Le troisième moteur de croissance, la productivité totale des facteurs, ne pourra pas non plus maintenir les gains répétés qu’a connus l’économie mondiale à partir de la fin des années 1990 jusqu’au milieu des années 2000. À cette époque, l’économie mondiale tirait parti de la confluence de plusieurs développements indépendants : la révolution des technologies de l’information et des communications ; le « dividende de la paix » issu de la fin de la guerre froide et la mise en place de réformes de marchés dans bon nombre d’anciennes économies communistes ou d’autres économies en développement. Qui plus est, l’aboutissement des négociations pour le libre-échange du Cycle d’Uruguay en 1994 et la libéralisation générale des mouvements de capitaux est venu donner un coup de fouet additionnel à la croissance mondiale.

Les obstacles à la croissance

Il n’est pas facile de trouver une impulsion de croissance de même ampleur – que ce soit en innovations ou en politiques publiques – dans l’économie d’aujourd’hui. Aucune nouvelle révolution technologique ne semble poindre à l’horizon. L’Organisation mondiale du commerce n’a obtenu qu’un accord limité à Bali en décembre, malgré 12 années de négociations, au même moment où de nombreux accords des échanges bilatéraux et régionaux pourraient bien réduire le volume total du commerce mondial.

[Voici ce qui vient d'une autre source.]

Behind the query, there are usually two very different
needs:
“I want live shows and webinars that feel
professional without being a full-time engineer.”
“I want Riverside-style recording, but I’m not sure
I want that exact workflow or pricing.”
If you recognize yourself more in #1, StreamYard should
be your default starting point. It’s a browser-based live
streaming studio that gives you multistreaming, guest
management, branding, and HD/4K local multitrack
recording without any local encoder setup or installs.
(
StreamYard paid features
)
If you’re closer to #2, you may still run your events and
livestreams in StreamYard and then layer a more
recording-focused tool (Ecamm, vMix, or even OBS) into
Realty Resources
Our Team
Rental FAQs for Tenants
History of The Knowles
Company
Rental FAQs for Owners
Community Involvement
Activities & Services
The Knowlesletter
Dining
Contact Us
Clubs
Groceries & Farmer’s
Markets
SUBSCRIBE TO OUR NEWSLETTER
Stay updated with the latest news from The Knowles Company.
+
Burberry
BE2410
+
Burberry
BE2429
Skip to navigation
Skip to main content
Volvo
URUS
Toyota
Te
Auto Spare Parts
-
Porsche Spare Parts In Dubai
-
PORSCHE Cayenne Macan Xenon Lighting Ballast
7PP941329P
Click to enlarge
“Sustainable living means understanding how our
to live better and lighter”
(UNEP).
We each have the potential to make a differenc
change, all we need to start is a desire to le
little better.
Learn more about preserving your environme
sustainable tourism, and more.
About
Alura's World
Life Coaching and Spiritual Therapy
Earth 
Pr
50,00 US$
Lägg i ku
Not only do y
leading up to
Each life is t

Pis encore, à la veille de la crise financière de 2008, la croissance poussive et le chômage élevé dans les pays développés ont enflammé les pressions pour un protectionnisme accru. La libéralisation financière des années 1990 et du début des années 2000 sont donc également menacées.

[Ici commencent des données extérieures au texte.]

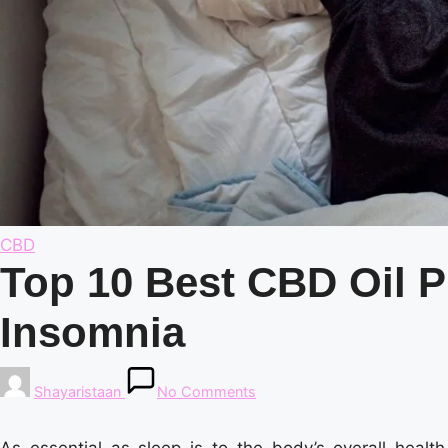
Posted
CBD
in
Top 10 Best CBD Oil P
Insomnia
Posted
Shayaristaan
No Comments
by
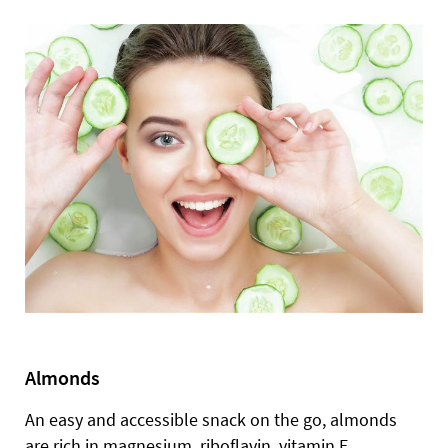
Almonds
An easy and accessible snack on the go, almonds
are rich in magnesium, riboflavin, vitamin E,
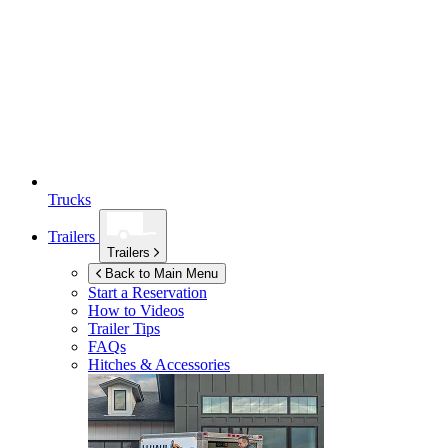
Trucks
Trailers
Trailers
Back to Main Menu
Start a Reservation
How to Videos
Trailer Tips
FAQs
Hitches & Accessories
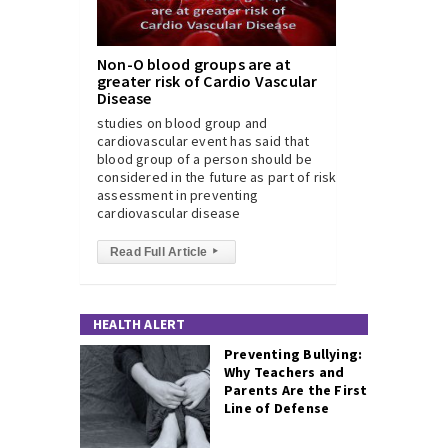
Non-O blood groups are at
greater risk of Cardio Vascular
Disease
studies on blood group and
cardiovascular event has said that
blood group of a person should be
considered in the future as part of risk
assessment in preventing
cardiovascular disease
Read Full Article
▸
HEALTH ALERT
Preventing Bullying:
Why Teachers and
Parents Are the First
Line of Defense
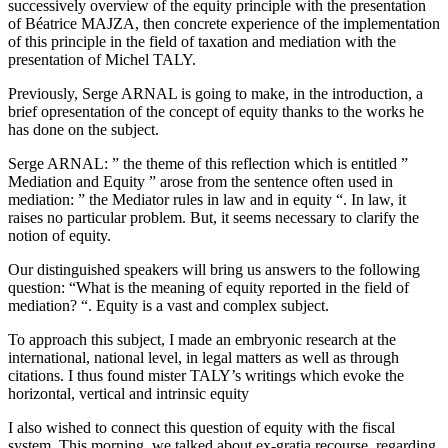
successively overview of the equity principle with the presentation
of Béatrice MAJZA, then concrete experience of the implementation
of this principle in the field of taxation and mediation with the
presentation of Michel TALY.
Previously, Serge ARNAL is going to make, in the introduction, a
brief opresentation of the concept of equity thanks to the works he
has done on the subject.
Serge ARNAL: ” the theme of this reflection which is entitled ”
Mediation and Equity ” arose from the sentence often used in
mediation: ” the Mediator rules in law and in equity “. In law, it
raises no particular problem. But, it seems necessary to clarify the
notion of equity.
Our distinguished speakers will bring us answers to the following
question: “What is the meaning of equity reported in the field of
mediation? “. Equity is a vast and complex subject.
To approach this subject, I made an embryonic research at the
international, national level, in legal matters as well as through
citations. I thus found mister TALY’s writings which evoke the
horizontal, vertical and intrinsic equity
I also wished to connect this question of equity with the fiscal
system. This morning, we talked about ex-gratia recourse, regarding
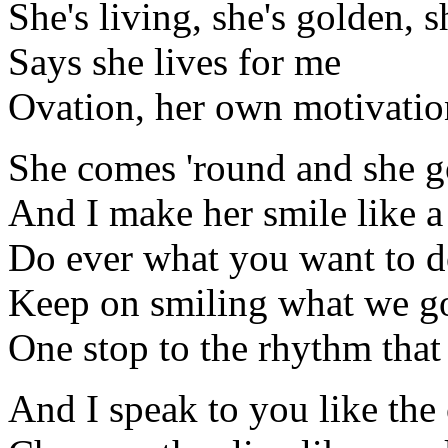
She's living, she's golden, s
Says she lives for me
Ovation, her own motivatio
She comes 'round and she 
And I make her smile like a
Do ever what you want to 
Keep on smiling what we g
One stop to the rhythm that
And I speak to you like the 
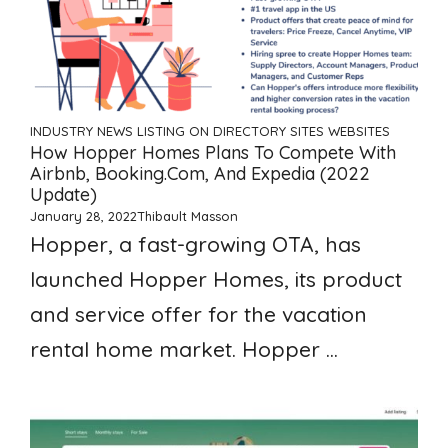
INDUSTRY NEWS
LISTING ON DIRECTORY SITES
WEBSITES
How Hopper Homes Plans To Compete With
Airbnb, Booking.com, And Expedia (2022
Update)
January 28, 2022
Thibault Masson
Hopper, a fast-growing OTA, has
launched Hopper Homes, its product
and service offer for the vacation
rental home market. Hopper ...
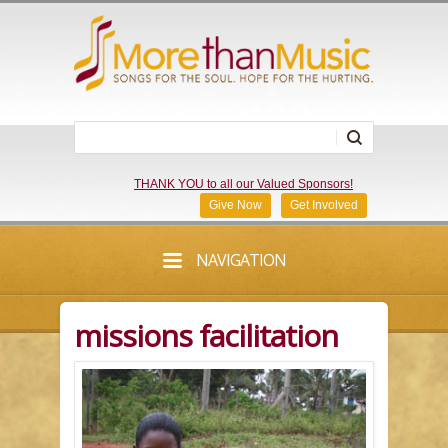
THANK YOU to all our Valued Sponsors!
Give Now
Get Involved
NAVIGATION
missions facilitation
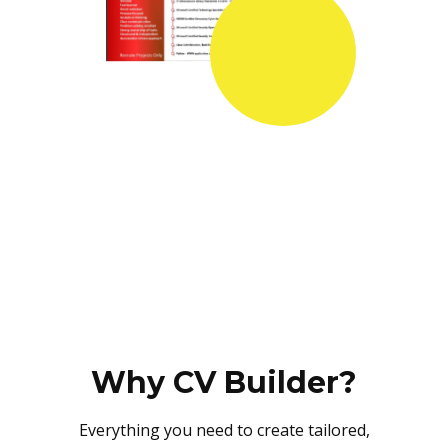
Why CV Builder?
Everything you need to create tailored,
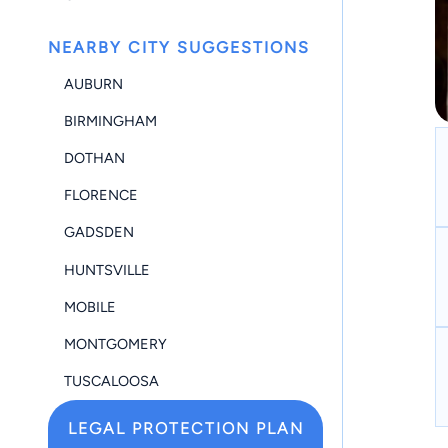
NEARBY CITY SUGGESTIONS
AUBURN
BIRMINGHAM
DOTHAN
FLORENCE
GADSDEN
HUNTSVILLE
MOBILE
MONTGOMERY
TUSCALOOSA
LEGAL PROTECTION PLAN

Les effets des grandes réformes politiques et macroéconomiques de la période d’après-guerre froide semblent s’être estompés. Les gains faciles sont déjà engrangés ; toute autre réforme structurelle prendra plus de temps à aboutir et sera plus difficile à mettre en vigueur.

Aussi, puisque les facteurs de production n’alimentent plus la croissance mondiale, nous devons revoir nos attentes sur ce que les politiques monétaires et fiscales peuvent accomplir. Si la croissance actuelle est déjà proche de la croissance potentielle, le fait de perpétuer les stimuli fiscaux et monétaires actuels ne fera que créer d’autres bulles financières et aggravera les problèmes de dette souveraine. De plus, la réduction de l’accès à l’épargne mondiale pour le financement des investissements privés grève les perspectives de croissance.

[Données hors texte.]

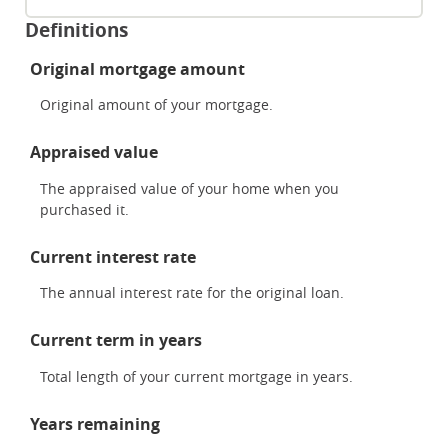
Definitions
Original mortgage amount
Original amount of your mortgage.
Appraised value
The appraised value of your home when you
purchased it.
Current interest rate
The annual interest rate for the original loan.
Current term in years
Total length of your current mortgage in years.
Years remaining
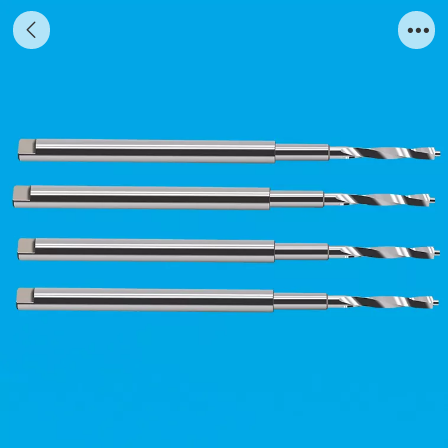
4-edge stainless steel spiral milling cutter
bone circumferential drill planting milling
cutter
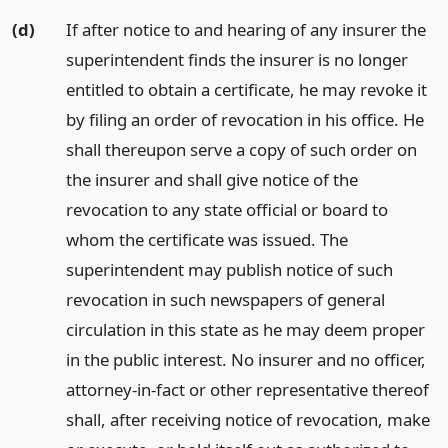
(d)
If after notice to and hearing of any insurer the
superintendent finds the insurer is no longer
entitled to obtain a certificate, he may revoke it
by filing an order of revocation in his office. He
shall thereupon serve a copy of such order on
the insurer and shall give notice of the
revocation to any state official or board to
whom the certificate was issued. The
superintendent may publish notice of such
revocation in such newspapers of general
circulation in this state as he may deem proper
in the public interest. No insurer and no officer,
attorney-in-fact or other representative thereof
shall, after receiving notice of revocation, make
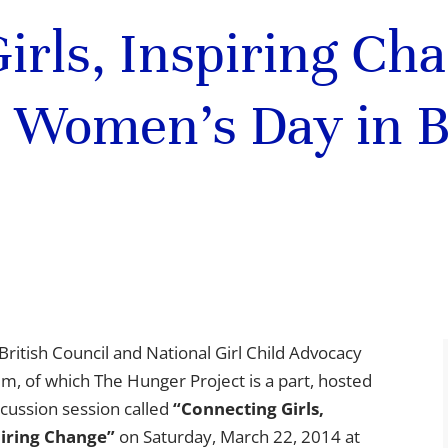
irls, Inspiring Ch
l Women’s Day in 
British Council and National Girl Child Advocacy
m, of which The Hunger Project is a part, hosted
scussion session called
“Connecting Girls,
piring Change”
on Saturday, March 22, 2014 at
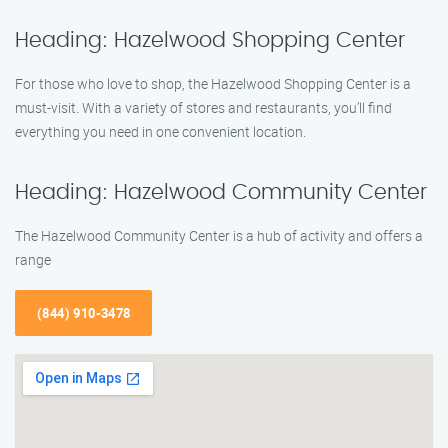
Heading: Hazelwood Shopping Center
For those who love to shop, the Hazelwood Shopping Center is a
must-visit. With a variety of stores and restaurants, you’ll find
everything you need in one convenient location.
Heading: Hazelwood Community Center
The Hazelwood Community Center is a hub of activity and offers a
range
(844) 910-3478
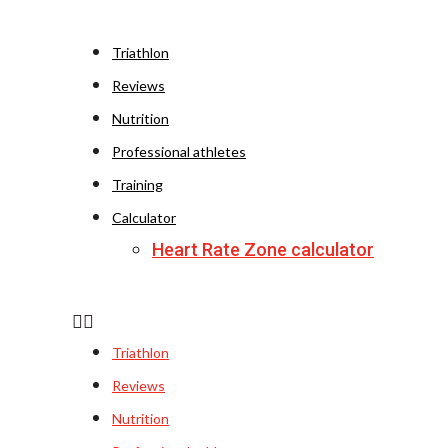
Triathlon
Reviews
Nutrition
Professional athletes
Training
Calculator
Heart Rate Zone calculator
Triathlon
Reviews
Nutrition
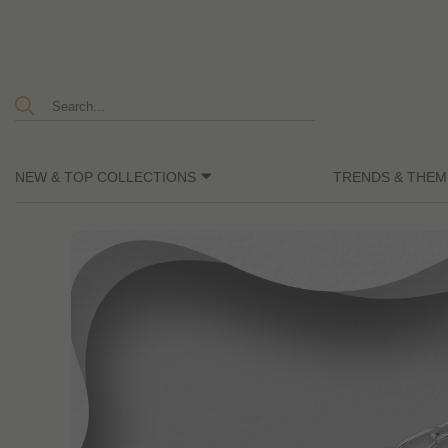
NEW & TOP COLLECTIONS
TRENDS & THEM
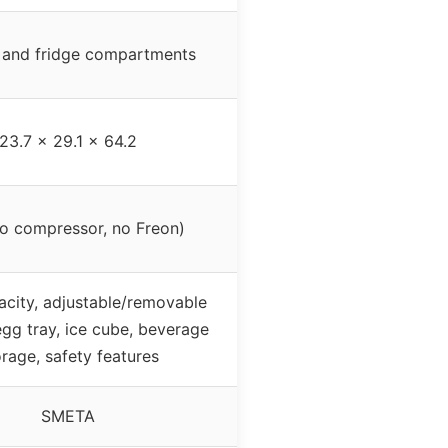
 and fridge compartments
23.7 x 29.1 x 64.2
o compressor, no Freon)
acity, adjustable/removable
egg tray, ice cube, beverage
orage, safety features
SMETA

Les responsables des politiques devraient plutôt s’attacher à désengorger les économies de leurs entraves structurelles et institutionnelles. Dans les marchés avancés, ces freins à la croissance découlent en grande partie du déclin et du vieillissement de la population, du manque de souplesse des marchés du travail, d’un État providence trop coûteux, de taxes faussant les calculs économiques et d’un taux d’endettement élevé de l’État.

La liste des obstacles à la croissance dans les marchés émergents est encore plus longue : la corruption et la faiblesse de l’État de droit, la confiscation arbitraire de biens par l’État, le crime organisé, les infrastructures malmenées, le manque de qualifications de la main-d’œuvre, l’accès limité au financement et l’étatisation exagérée de l’économie. En outre, des marchés de toute taille à différents stades de développement subissent encore les effets négatifs du protectionnisme, des restrictions des mouvements de capitaux étrangers, de la montée du populisme économique et des programmes sociaux laxistes ou mal ciblés.

Si ces problèmes peuvent être réglés à l’échelle mondiale et nationale, nous pourrons nous passer des politiques fiscales et monétaires expansionnistes périlleuses dont dépend en ce moment l’économie mondiale et ainsi pérenniser la croissance, quoiqu’à un niveau inférieur.